▶ **Pixel coordinate grounding data**:
- Opening Delimiter -
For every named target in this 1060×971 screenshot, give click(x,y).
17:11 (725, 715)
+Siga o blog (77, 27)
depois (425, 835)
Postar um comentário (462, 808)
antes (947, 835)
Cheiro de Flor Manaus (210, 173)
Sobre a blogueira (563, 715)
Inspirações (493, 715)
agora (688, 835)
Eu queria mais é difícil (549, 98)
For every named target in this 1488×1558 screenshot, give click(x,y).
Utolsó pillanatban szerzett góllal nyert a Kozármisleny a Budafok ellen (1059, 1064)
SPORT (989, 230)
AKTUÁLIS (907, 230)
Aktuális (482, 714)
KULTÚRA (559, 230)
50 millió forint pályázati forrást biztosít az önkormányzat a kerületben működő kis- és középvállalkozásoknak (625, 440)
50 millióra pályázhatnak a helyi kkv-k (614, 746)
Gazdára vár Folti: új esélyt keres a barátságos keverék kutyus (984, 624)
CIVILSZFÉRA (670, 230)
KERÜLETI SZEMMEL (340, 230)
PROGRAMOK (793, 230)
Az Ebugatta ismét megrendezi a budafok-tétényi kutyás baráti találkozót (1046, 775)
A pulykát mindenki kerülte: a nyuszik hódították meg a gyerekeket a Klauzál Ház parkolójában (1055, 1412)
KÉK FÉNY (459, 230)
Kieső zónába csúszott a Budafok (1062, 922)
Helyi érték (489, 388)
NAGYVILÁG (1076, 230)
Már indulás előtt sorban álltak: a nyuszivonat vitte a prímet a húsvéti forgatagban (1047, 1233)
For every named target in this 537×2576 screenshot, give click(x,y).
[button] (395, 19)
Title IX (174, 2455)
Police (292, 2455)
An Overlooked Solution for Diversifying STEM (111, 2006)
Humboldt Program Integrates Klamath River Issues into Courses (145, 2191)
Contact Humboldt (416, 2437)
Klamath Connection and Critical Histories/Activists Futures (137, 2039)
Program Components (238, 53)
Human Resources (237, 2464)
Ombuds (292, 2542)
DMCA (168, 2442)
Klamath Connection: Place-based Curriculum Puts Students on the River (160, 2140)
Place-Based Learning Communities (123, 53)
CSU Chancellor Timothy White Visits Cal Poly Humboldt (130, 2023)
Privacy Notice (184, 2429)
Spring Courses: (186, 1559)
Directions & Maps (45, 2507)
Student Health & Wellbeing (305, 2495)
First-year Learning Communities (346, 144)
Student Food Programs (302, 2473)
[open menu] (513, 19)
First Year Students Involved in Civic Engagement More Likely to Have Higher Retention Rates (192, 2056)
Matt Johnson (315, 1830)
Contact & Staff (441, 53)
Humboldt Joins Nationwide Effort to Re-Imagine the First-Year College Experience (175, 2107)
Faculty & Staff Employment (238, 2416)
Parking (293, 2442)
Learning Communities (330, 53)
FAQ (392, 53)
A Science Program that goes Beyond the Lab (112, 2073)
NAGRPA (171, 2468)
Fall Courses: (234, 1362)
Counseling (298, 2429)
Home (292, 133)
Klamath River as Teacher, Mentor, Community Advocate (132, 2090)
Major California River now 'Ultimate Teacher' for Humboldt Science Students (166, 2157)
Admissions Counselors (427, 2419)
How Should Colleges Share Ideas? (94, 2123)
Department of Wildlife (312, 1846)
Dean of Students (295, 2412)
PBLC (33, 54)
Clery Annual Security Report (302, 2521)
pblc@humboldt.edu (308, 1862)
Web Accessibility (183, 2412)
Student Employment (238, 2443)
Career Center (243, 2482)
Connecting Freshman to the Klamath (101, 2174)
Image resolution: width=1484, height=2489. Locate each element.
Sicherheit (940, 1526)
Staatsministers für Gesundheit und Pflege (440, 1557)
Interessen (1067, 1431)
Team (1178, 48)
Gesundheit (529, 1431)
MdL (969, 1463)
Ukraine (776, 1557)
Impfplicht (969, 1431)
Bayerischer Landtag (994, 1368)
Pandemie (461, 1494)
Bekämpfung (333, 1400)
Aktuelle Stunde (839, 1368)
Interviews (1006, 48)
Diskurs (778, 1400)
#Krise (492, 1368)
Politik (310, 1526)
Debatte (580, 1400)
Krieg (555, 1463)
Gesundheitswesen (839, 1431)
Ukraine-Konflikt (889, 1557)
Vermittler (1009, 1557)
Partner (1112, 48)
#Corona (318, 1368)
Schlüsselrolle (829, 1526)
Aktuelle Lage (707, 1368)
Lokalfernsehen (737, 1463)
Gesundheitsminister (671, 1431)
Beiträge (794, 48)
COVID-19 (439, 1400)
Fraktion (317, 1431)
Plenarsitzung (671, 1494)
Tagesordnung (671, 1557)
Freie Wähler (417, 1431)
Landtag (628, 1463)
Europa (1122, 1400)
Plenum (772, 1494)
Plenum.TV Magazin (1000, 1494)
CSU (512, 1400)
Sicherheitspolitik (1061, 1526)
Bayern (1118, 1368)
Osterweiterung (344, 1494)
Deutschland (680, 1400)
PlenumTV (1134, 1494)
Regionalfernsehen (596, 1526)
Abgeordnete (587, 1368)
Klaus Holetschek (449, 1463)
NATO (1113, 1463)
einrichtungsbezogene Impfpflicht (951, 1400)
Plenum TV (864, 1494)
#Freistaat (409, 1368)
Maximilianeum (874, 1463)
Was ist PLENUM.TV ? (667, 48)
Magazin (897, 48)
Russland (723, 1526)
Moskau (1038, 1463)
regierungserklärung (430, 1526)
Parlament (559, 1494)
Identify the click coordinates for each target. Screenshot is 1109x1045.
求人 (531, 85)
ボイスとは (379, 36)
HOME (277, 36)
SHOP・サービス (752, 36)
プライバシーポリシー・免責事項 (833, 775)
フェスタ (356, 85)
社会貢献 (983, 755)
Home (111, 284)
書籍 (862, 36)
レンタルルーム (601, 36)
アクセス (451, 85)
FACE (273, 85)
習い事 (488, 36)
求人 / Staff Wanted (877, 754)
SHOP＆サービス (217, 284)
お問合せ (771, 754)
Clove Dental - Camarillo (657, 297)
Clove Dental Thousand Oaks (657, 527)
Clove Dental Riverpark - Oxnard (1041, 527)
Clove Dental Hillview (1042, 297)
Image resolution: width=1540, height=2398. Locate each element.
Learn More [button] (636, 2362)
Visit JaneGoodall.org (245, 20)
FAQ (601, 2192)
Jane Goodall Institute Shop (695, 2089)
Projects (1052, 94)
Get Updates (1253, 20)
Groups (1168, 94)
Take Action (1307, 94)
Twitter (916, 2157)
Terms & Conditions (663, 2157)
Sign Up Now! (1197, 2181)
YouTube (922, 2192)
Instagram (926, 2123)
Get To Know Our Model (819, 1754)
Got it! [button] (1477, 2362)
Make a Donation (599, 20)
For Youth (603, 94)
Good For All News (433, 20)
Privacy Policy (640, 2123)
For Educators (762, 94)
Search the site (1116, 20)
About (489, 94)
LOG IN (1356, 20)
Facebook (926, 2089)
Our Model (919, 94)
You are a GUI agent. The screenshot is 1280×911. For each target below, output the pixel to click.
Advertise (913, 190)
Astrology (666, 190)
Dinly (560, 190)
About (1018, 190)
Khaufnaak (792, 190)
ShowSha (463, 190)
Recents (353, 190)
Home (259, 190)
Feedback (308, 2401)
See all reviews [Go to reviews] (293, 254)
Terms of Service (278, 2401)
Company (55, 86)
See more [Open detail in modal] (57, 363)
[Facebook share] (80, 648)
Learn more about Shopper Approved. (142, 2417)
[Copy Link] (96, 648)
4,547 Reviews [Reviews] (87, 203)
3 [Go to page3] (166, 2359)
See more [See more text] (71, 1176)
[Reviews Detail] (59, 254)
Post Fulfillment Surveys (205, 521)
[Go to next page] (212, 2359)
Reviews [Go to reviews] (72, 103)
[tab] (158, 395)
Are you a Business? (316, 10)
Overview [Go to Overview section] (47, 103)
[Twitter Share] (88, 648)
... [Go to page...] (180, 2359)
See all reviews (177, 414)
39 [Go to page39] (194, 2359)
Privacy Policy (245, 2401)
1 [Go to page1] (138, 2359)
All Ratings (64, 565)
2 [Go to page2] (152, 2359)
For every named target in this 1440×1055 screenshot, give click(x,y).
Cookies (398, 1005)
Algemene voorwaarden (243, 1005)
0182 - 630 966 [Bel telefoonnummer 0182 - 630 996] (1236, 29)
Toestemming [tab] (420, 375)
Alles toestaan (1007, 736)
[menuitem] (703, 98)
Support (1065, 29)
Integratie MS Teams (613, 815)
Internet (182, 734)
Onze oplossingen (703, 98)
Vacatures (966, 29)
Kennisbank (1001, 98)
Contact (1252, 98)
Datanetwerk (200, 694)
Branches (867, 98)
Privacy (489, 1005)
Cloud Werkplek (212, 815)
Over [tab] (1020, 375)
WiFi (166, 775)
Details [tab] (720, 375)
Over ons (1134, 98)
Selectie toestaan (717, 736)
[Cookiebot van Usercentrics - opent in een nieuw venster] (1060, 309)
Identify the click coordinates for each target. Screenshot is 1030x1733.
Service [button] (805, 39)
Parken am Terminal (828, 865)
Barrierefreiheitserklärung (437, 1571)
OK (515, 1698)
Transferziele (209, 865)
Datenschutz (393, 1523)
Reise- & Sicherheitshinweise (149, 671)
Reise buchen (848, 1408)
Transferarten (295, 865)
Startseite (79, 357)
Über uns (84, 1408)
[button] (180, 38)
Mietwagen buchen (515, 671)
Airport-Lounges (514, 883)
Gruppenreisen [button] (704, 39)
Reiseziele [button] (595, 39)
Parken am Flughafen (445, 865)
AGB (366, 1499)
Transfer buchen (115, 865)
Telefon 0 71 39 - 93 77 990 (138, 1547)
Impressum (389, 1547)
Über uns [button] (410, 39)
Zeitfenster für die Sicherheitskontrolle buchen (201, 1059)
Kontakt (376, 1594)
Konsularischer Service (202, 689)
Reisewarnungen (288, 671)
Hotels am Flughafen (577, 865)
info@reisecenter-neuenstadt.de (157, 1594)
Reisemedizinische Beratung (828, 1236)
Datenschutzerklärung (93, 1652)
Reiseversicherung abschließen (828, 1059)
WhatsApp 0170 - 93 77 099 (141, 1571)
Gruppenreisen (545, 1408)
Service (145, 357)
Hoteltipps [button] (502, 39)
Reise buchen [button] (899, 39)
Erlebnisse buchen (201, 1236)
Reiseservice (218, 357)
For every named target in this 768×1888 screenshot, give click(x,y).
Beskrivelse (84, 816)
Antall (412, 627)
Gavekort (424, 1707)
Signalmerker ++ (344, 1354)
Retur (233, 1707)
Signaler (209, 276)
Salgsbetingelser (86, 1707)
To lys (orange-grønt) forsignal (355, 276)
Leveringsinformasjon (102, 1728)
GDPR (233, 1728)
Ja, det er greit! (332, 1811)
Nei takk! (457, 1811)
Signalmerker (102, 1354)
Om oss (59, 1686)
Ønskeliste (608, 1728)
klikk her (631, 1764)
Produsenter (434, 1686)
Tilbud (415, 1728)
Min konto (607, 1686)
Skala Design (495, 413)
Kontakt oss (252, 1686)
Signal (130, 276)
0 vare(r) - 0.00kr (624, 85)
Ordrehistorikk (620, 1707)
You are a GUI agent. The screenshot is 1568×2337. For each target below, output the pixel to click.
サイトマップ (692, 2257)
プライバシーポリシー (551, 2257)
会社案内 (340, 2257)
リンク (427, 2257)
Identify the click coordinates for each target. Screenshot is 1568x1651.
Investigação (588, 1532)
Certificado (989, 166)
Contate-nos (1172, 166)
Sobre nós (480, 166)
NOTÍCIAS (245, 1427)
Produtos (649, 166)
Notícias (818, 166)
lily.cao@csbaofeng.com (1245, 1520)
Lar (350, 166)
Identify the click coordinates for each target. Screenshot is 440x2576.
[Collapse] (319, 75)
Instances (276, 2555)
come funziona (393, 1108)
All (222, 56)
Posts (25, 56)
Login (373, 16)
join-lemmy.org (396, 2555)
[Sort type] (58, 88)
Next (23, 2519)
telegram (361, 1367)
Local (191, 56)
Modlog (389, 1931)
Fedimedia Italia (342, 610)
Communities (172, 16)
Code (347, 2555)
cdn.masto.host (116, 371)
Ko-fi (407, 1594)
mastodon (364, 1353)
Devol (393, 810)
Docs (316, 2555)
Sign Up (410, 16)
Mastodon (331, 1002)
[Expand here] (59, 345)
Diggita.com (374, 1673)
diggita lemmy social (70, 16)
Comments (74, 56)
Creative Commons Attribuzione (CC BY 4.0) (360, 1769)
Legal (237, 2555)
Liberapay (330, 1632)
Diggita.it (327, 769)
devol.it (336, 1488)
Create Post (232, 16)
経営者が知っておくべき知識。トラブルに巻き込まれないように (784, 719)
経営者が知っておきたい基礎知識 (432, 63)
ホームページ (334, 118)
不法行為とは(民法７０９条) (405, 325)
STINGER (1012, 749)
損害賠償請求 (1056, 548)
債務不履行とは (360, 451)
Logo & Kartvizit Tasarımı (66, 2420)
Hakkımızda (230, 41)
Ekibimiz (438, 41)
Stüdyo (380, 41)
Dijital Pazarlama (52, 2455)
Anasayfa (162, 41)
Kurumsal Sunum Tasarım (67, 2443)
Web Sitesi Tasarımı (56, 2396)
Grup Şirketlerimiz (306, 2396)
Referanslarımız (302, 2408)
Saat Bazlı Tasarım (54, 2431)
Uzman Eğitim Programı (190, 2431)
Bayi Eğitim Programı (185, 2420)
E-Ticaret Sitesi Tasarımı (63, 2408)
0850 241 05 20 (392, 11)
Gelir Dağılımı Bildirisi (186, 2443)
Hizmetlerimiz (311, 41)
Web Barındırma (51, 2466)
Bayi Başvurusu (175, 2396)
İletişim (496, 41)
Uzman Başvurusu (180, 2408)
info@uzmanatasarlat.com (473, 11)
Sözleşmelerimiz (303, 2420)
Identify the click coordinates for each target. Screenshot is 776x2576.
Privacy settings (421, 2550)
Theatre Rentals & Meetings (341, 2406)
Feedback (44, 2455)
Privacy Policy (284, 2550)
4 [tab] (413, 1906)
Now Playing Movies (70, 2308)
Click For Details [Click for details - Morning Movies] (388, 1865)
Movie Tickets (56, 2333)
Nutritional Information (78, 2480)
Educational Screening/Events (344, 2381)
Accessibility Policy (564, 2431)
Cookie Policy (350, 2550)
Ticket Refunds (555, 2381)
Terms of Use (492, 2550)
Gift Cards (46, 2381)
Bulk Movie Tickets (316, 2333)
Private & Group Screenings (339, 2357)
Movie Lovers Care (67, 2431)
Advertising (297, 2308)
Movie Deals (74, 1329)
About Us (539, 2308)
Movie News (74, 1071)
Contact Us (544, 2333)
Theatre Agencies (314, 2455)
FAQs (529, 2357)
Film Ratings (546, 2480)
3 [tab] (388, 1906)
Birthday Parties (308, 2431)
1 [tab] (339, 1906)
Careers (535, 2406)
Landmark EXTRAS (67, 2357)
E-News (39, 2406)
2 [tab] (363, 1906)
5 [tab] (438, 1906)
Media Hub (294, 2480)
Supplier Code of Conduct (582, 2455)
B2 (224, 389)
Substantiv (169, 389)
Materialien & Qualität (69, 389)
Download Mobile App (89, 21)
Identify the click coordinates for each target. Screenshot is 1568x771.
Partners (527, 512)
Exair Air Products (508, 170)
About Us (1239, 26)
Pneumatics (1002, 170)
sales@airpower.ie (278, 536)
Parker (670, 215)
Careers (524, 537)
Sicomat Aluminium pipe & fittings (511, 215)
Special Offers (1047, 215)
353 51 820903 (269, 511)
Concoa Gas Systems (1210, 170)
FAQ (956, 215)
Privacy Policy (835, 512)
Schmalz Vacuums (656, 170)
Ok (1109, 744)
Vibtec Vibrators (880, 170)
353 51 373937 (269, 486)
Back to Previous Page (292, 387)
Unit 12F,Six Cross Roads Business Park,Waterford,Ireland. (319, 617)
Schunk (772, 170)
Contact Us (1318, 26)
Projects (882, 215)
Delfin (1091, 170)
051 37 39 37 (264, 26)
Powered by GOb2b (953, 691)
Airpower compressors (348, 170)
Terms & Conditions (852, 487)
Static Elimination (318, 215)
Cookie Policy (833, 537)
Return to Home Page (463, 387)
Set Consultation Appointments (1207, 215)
- Closing Delimiter -
What is needed is each line of the entries that contains the word "Terms".

▶ **Exercise response**:
Terms & Conditions (663, 2157)
Terms of Service (278, 2401)
Terms of Use (492, 2550)
Terms & Conditions (852, 487)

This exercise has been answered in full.